Denk ich der Zeit, seh ich sich mir versteinen
Die Tage in des Lebens Blumenflucht,
Wie kleine Gärten zwischen steilen Mauern,
Die nie ein Sonnenstrahl hat heimgesucht,
Wo kalte Marmorkinder einsam trauern,
Die wilder Buchs und Salbei trüb umkreist.
Ihr kennet wohl des Knaben einsam Trauern!
Ich fühlte elend mich und tief verwaist.
Du, Schwester, die die trüben Tage teilte,
Du fühltest auch, was fremde Pflege heißt.
Den Genius, der früh bei mir verweilte,
Den sah ich dort zuerst, als unerkannt
Er mir das junge Herz begeisternd heilte.
Da schmückt ich mich mit einem blauen Band,
Und fesselt mich mit goldpapiernen Ketten,
Trug einen Schäferstab in kindscher Hand
Und auf der Brust geweihte Amuletten.
Ein alter Scherbenhügel war mein Thron;
Ich sprach: Wer will den armen Sklaven retten?

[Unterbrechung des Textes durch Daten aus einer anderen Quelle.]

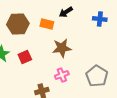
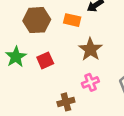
brown star: (62, 48) -> (90, 49), turned -30

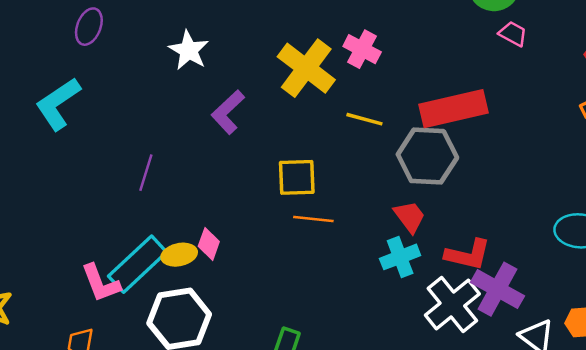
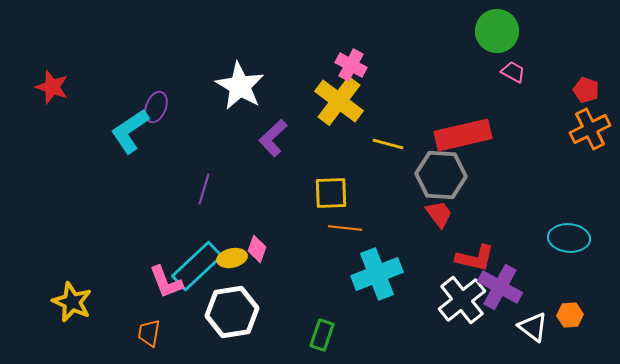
purple ellipse: (89, 27) -> (156, 107), moved
pink cross: (362, 49) -> (351, 65), moved
white star: (189, 50) -> (240, 86), size x1.4
red trapezoid: (410, 217) -> (439, 214), moved
cyan cross: (400, 257) -> (377, 274), moved, size x1.5

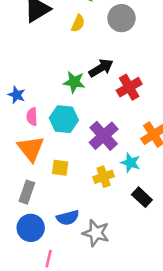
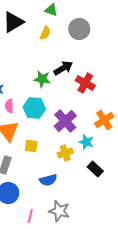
red cross: (129, 87) -> (85, 83), turned -30
blue semicircle: (68, 218) -> (48, 180), moved
gray star: (96, 233) -> (59, 211), moved
pink line: (49, 259) -> (30, 216), moved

Fürst, Schäfer war ich, und verlorner Sohn,
Und sehnt mich zu den zarten Wolkenschafen,
Die durch den Himmel überm Haupt mir flohn.

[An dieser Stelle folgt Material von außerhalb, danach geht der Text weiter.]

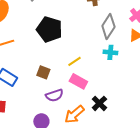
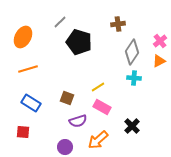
black pentagon: (49, 29) -> (79, 42), moved
black cross: (99, 103) -> (132, 126), moved

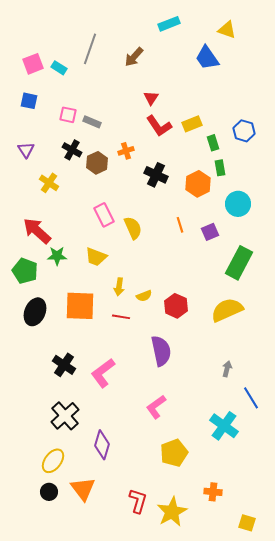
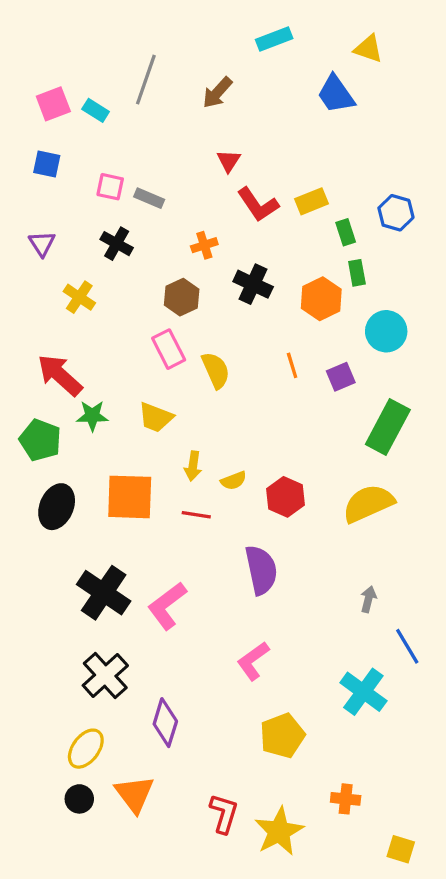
red triangle: (151, 98) -> (229, 161), moved
brown hexagon: (97, 163) -> (182, 297), moved
black cross: (64, 365) -> (104, 593), size x1.4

So war ich einst begeistert dort entschlafen.
Schon stiegen die Gestirne aus dem Blau,
Die gütig mich mit ihrem Segen trafen;
Es spiegelte der Traum sich in dem Tau,
Der meine Stirne kühlend schon benetzte;
Er führte mich auf eine stille Au,
Wo eine Kinderschar sich laut ergötzte.
Fremd schienen sie; ich stand an einem Baum,
Zu dem ich scheu mich endlich niedersetzte.

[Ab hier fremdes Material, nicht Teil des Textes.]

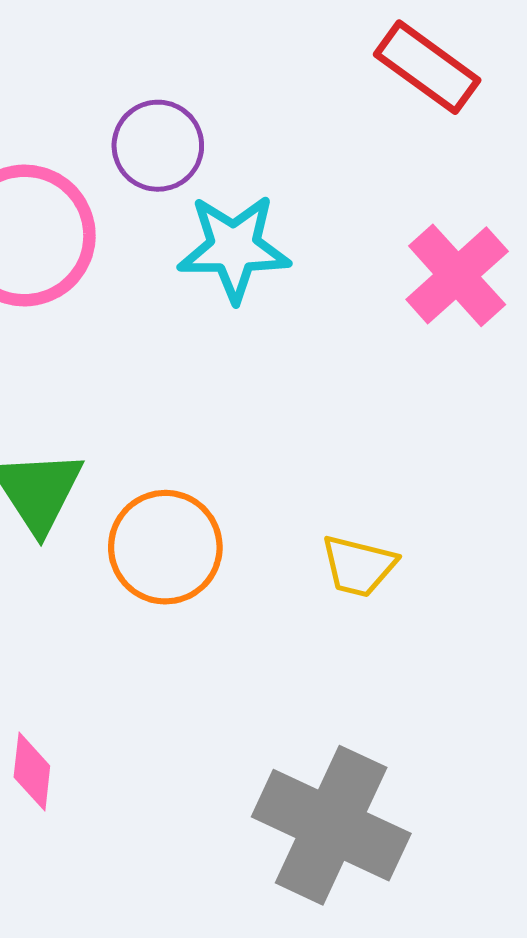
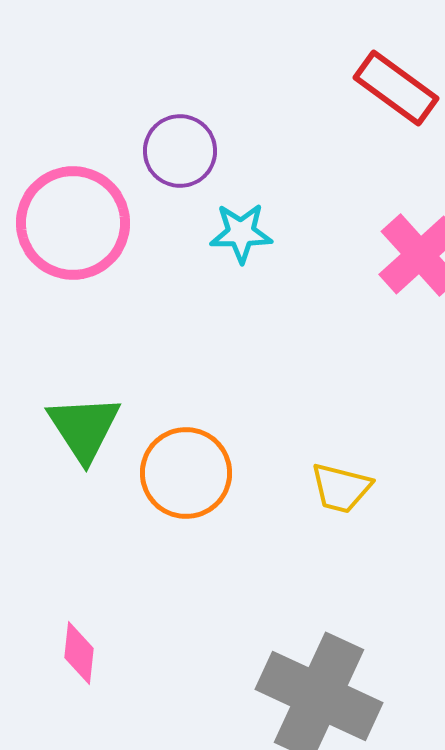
cyan star: (234, 248) -> (241, 233), size x0.7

O seliger, o himmelvoller Traum!
Ich sah hinauf. Aus deinem Himmel, Linde,
Zog nieder eines weißen Kleides Saum,
Und nieder stieg ein Kind aus dem Gewinde
Der Zweige, die es neidisch mir versteckt,
Ein Ebenbild von jenem Firmungskinde.
Sehnsüchtig hatte ich die Arme ausgestreckt,
Da kamen sie, dich boshaft mir zu rauben,
Die Unverständ'gen haben mich geweckt.
Nie blüht ihr wieder mir, ihr Jugendlauben,
Im Fackelschimmer nie betrogner Lust!
Die Liebe starb, die Hoffnung und der Glauben.
Was füllet jetzt die narbenvolle Brust?
Verbrannt das Herz! wie knirscht die tote Kohle!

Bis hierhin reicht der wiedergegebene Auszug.